Chinese developer and publisher Nuverse is using AI for all NPC speech and animation in games. For its upcoming science fiction survival title Earth: Revival the development team used a system to generate speech and compute full body animations for NPCs, without any manual intervention. The company claims that the majority of players could not tell that the voices were synthesized.
Dao Si, AI Team Leader, at Nuverse is enthusiastic about the technology. He says it helps artists to free up their time and produce content more efficiently. “Currently, our system is designed to address highly repetitive and mechanical content production problems, such as matching lip movements. That can be very tedious and repetitive work.”

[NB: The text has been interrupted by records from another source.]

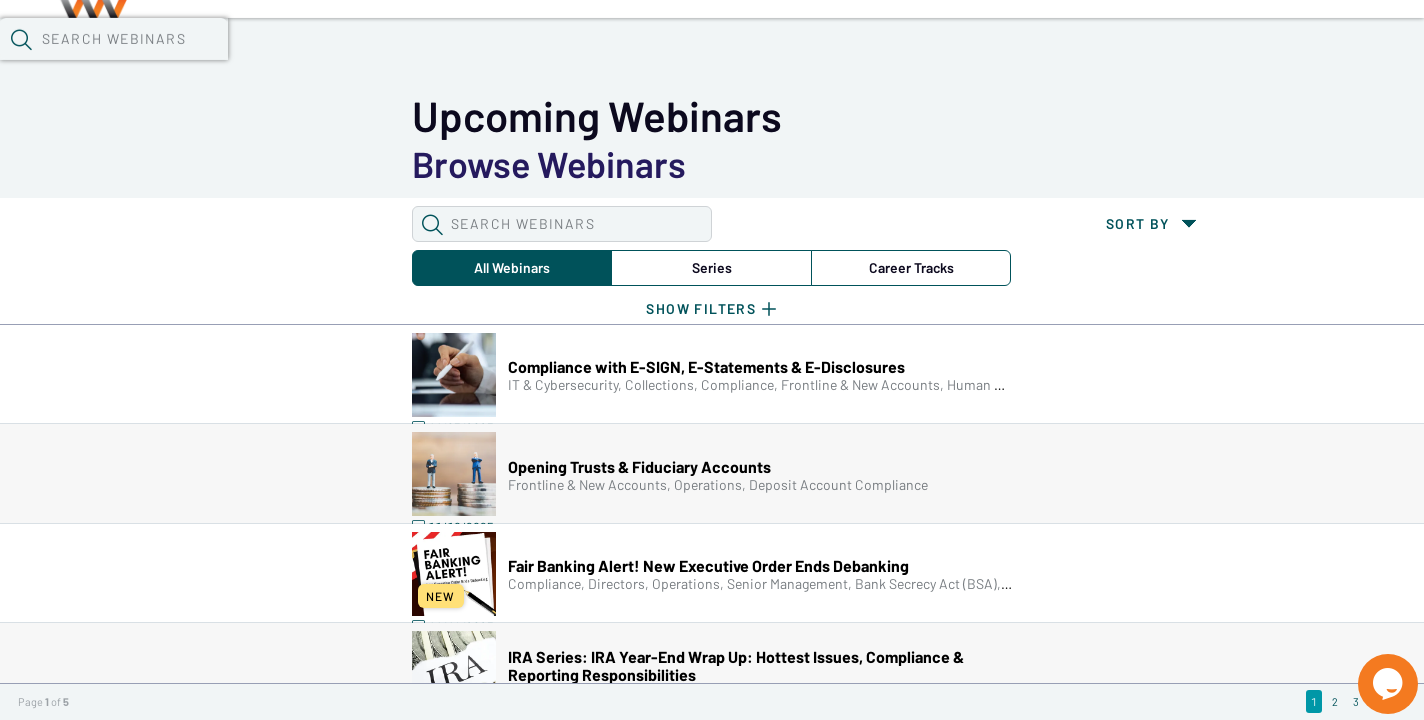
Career (525, 164)
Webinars (355, 51)
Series (363, 164)
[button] (1031, 49)
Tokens (566, 51)
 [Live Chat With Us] (1370, 670)
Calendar (466, 51)
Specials (702, 51)
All (200, 164)
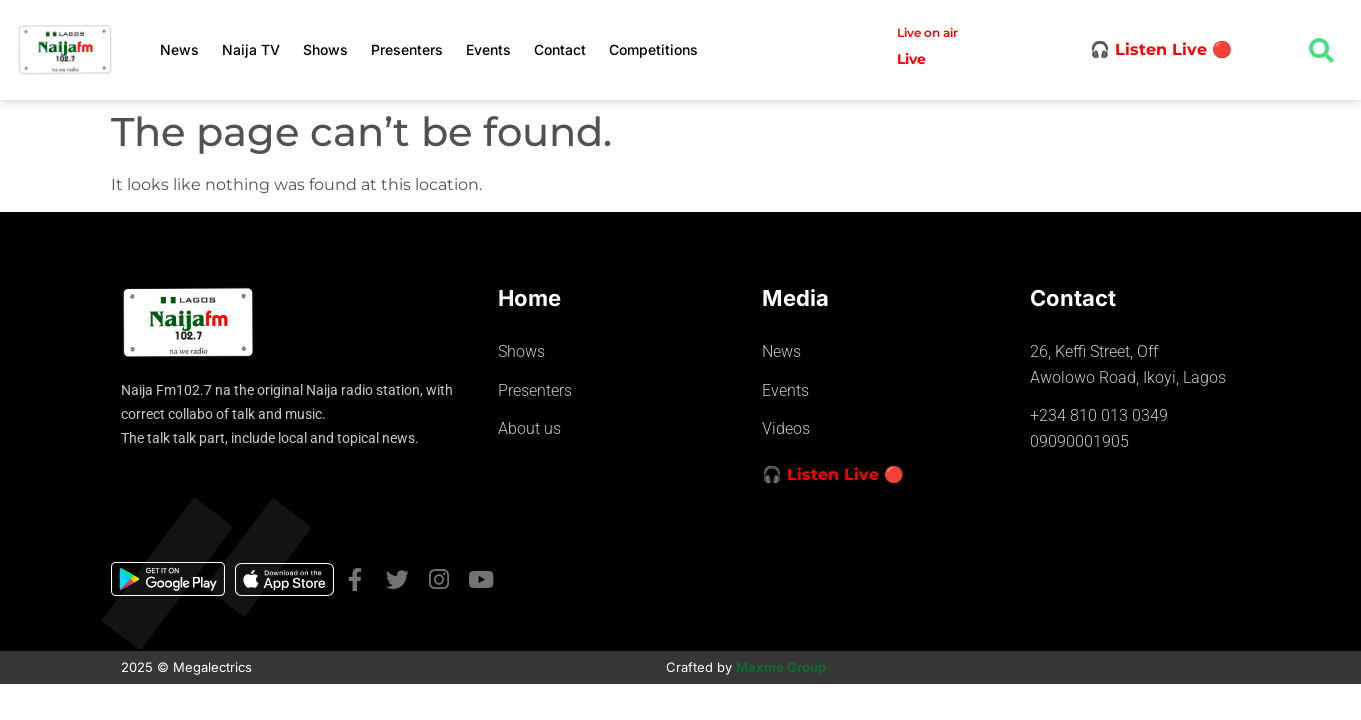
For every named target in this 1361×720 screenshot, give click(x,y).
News (179, 49)
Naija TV (251, 49)
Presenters (407, 49)
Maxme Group (781, 667)
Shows (325, 49)
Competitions (653, 49)
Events (488, 49)
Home (529, 298)
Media (795, 298)
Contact (560, 49)
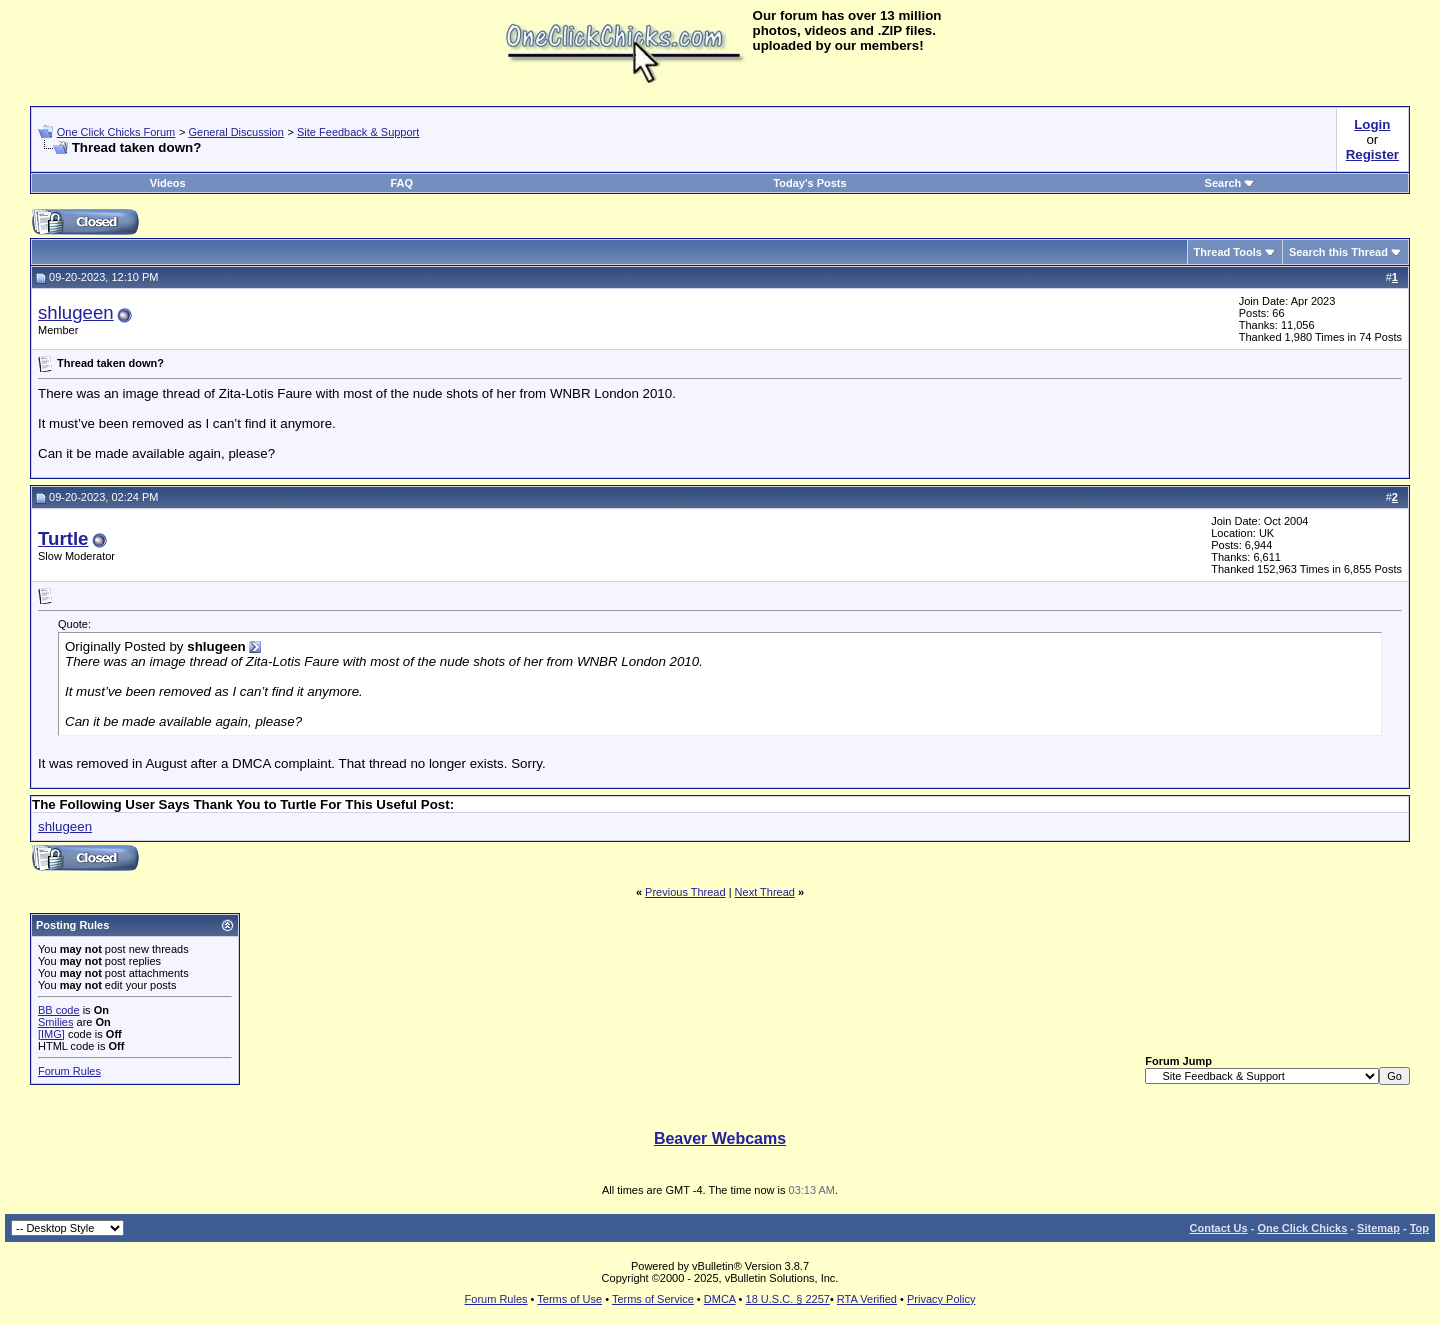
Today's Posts (809, 183)
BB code (59, 1010)
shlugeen (76, 312)
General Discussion (235, 132)
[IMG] (51, 1034)
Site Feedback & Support (358, 132)
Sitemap (1378, 1228)
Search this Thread (1338, 252)
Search (1230, 183)
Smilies (55, 1022)
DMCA (720, 1299)
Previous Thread (685, 892)
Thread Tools (1228, 252)
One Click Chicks (1302, 1228)
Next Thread (765, 892)
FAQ (401, 183)
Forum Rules (69, 1071)
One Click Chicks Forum (116, 132)
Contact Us (1219, 1228)
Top (1419, 1228)
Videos (168, 183)
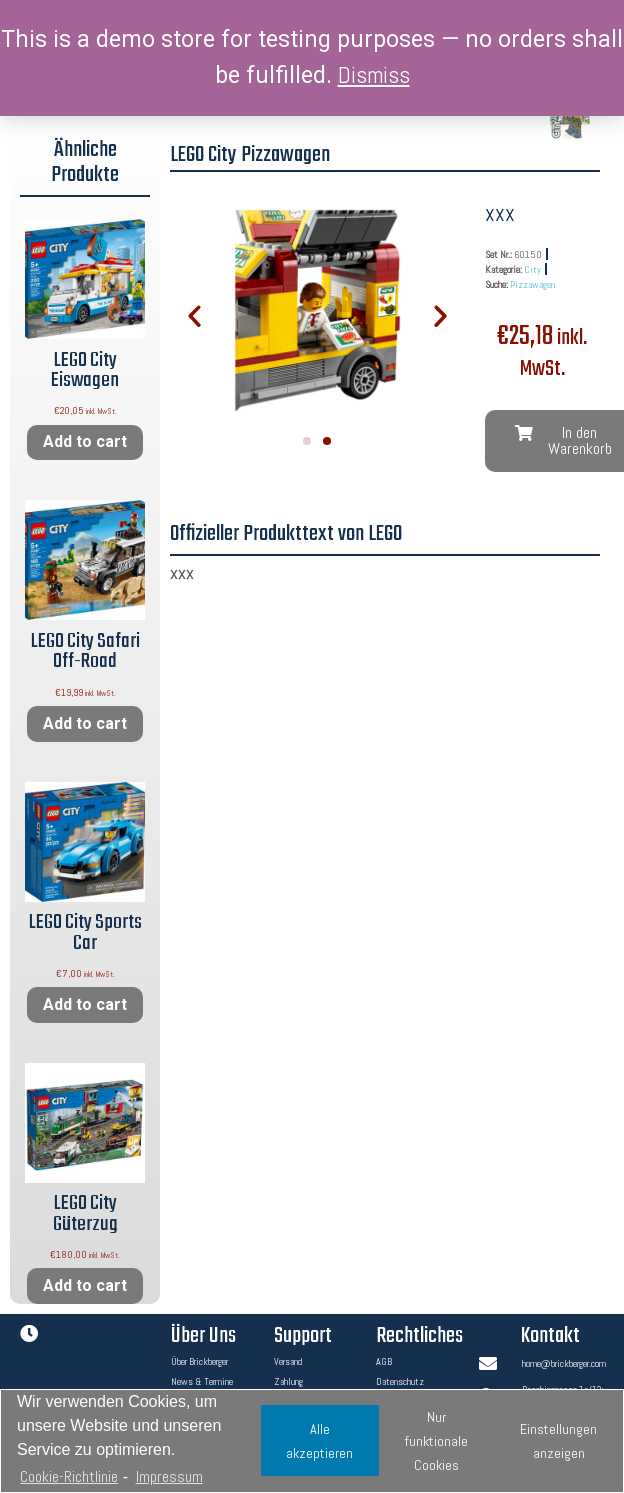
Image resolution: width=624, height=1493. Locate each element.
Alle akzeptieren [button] (319, 1441)
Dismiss (374, 75)
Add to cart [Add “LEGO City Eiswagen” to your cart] (85, 441)
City (532, 269)
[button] (307, 441)
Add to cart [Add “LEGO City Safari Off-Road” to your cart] (85, 723)
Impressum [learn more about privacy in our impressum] (169, 1476)
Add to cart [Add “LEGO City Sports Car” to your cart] (85, 1004)
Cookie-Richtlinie (69, 1476)
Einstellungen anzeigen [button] (558, 1441)
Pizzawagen (532, 284)
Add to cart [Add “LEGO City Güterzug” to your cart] (85, 1285)
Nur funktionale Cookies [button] (436, 1441)
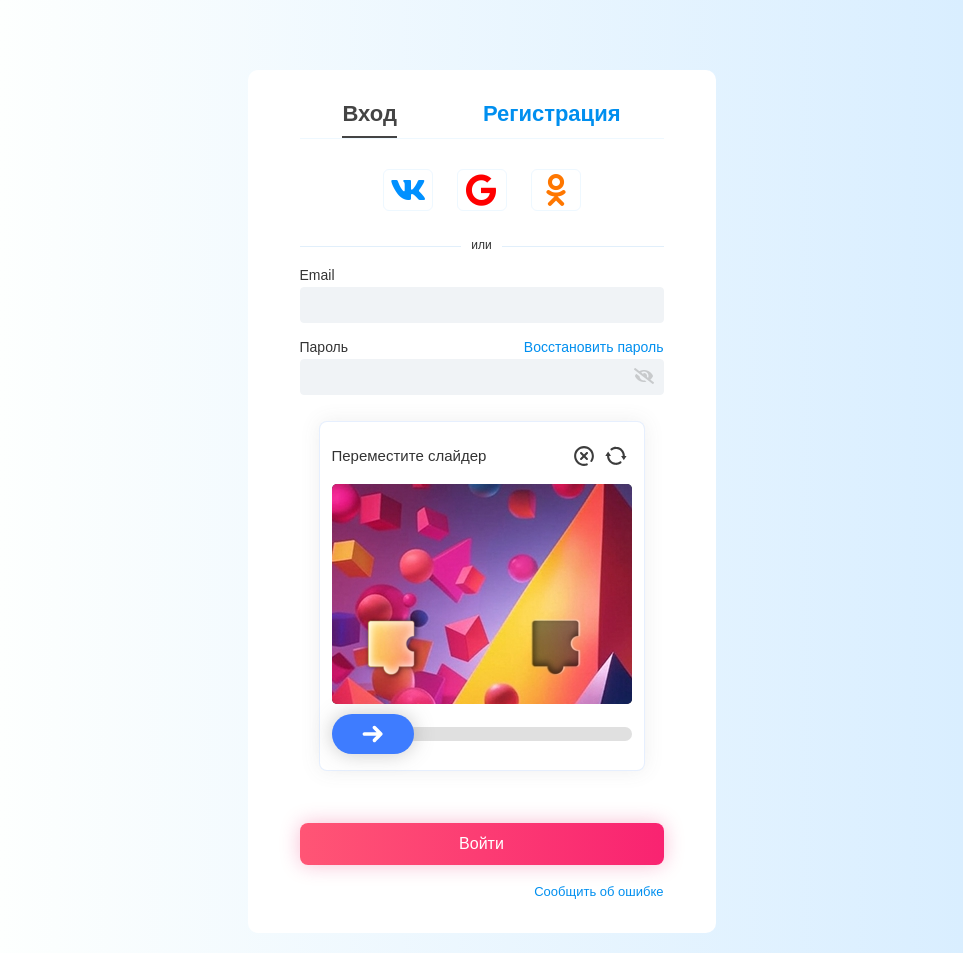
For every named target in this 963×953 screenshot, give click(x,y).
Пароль (324, 347)
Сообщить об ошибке (598, 891)
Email (317, 275)
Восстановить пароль (594, 347)
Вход (369, 113)
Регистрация (552, 113)
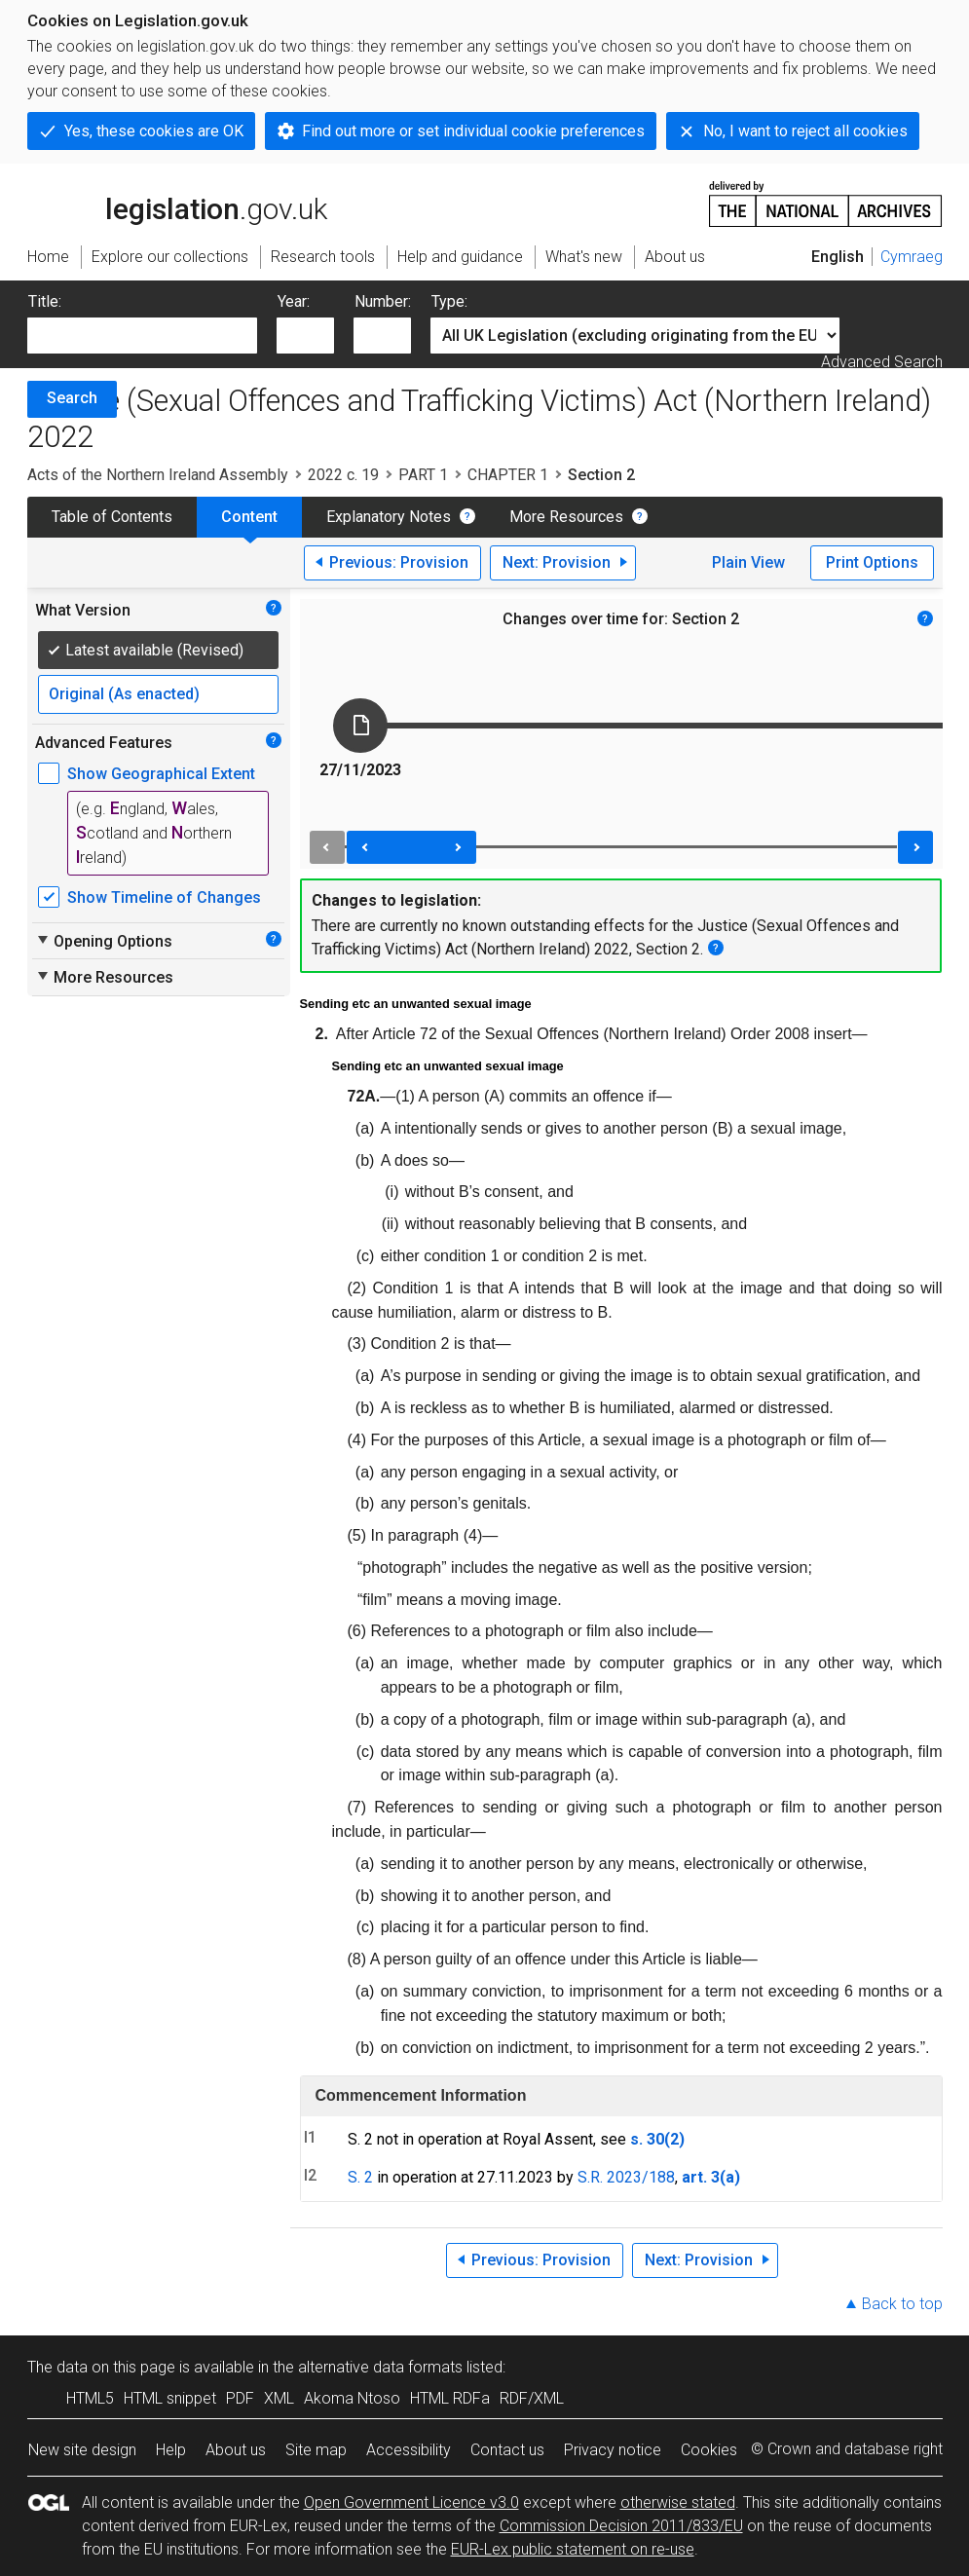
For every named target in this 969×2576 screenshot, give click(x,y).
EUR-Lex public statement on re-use (572, 2549)
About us (235, 2450)
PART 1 (423, 475)
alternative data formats (380, 2367)
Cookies (709, 2450)
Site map (316, 2450)
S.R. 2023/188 (626, 2177)
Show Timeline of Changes (164, 897)
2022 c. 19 (343, 475)
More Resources (566, 516)
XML (279, 2398)
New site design (82, 2450)
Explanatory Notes (388, 516)
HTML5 (90, 2398)
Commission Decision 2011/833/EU (621, 2526)
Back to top (902, 2304)
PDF (240, 2398)
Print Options (872, 562)
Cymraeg (911, 256)
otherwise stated (677, 2502)
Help (171, 2450)
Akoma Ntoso (352, 2398)
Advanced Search (882, 362)
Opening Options (103, 941)
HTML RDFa (450, 2398)
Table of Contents (112, 516)
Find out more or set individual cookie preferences (473, 131)
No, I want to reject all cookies (805, 131)
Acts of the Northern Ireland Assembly (157, 475)
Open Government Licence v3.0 (411, 2502)
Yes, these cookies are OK (153, 131)
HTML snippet (170, 2398)
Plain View (748, 562)
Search (72, 398)
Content (249, 516)
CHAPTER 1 (507, 475)
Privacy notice (612, 2450)
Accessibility (408, 2450)
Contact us (507, 2450)
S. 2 (360, 2177)
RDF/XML (532, 2398)
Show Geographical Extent (161, 774)
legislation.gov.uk (177, 202)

Players will also benefit from this system, he thinks. “Because our game has a large number of NPCs, we believe that if these ordinary NPCs can express emotions through better audio capabilities, it gives players a more immersive and interactive experience. Of course, we will still choose to use voice actors for our protagonists.”
Impressive numbers
To give an indication of how much time a dev team saves on the creation of NPCs, Dao Si shows some impressive numbers. “The system being used by Nuverse takes less than 800ms to generate speech and compute full-body animation trajectories for an utterance which lasts about 10 to 20 seconds. Therefore, for a dialogue plot with 20 hours of content, we only need about 48 minutes to complete the generation when it comes to consumption.”
Nuverse is building on the GPT-3 network to create natural sounding dialogue. It even helps writing the lines. “With the emergence of ChatGPT, we are trying to introduce this capability”, says Dao Si. “The advanced natural language processing capabilities of GPT-3 enable it to produce dialogue that is virtually indistinguishable from human-generated sentences. At the same time, we are making certain adaptations so that our NPCs can better conform to our game’s worldview and provide players with a better virtual world experience.”
Synthesis system
“Building upon our speech synthesis technology from AI-lab, we have incorporated fine-grained analysis of text based on GPT-3. Thereby adding emotion to our synthesis system, resulting in incredibly realistic emotional effects in the generated audio”, he adds.
Nuverse is constantly working to fine-tune the system, so it will continue to generate better, more natural performances. Earth: Revival is the first real test run of the AI driven speech and animation system and Dao Si hopes that unaware players will not notice the difference to an all human made effort.
Beyond our imagination
“The intelligence level of language-based models is beyond what we can imagine”, he says. “By utilizing these systems effectively, we can definitely present high-quality game content to players. Throughout the exploration of these projects, collecting key data and efficient iteration based on artist feedback are crucial.”
Earth: Revival will be released in 2023 on PC and mobile.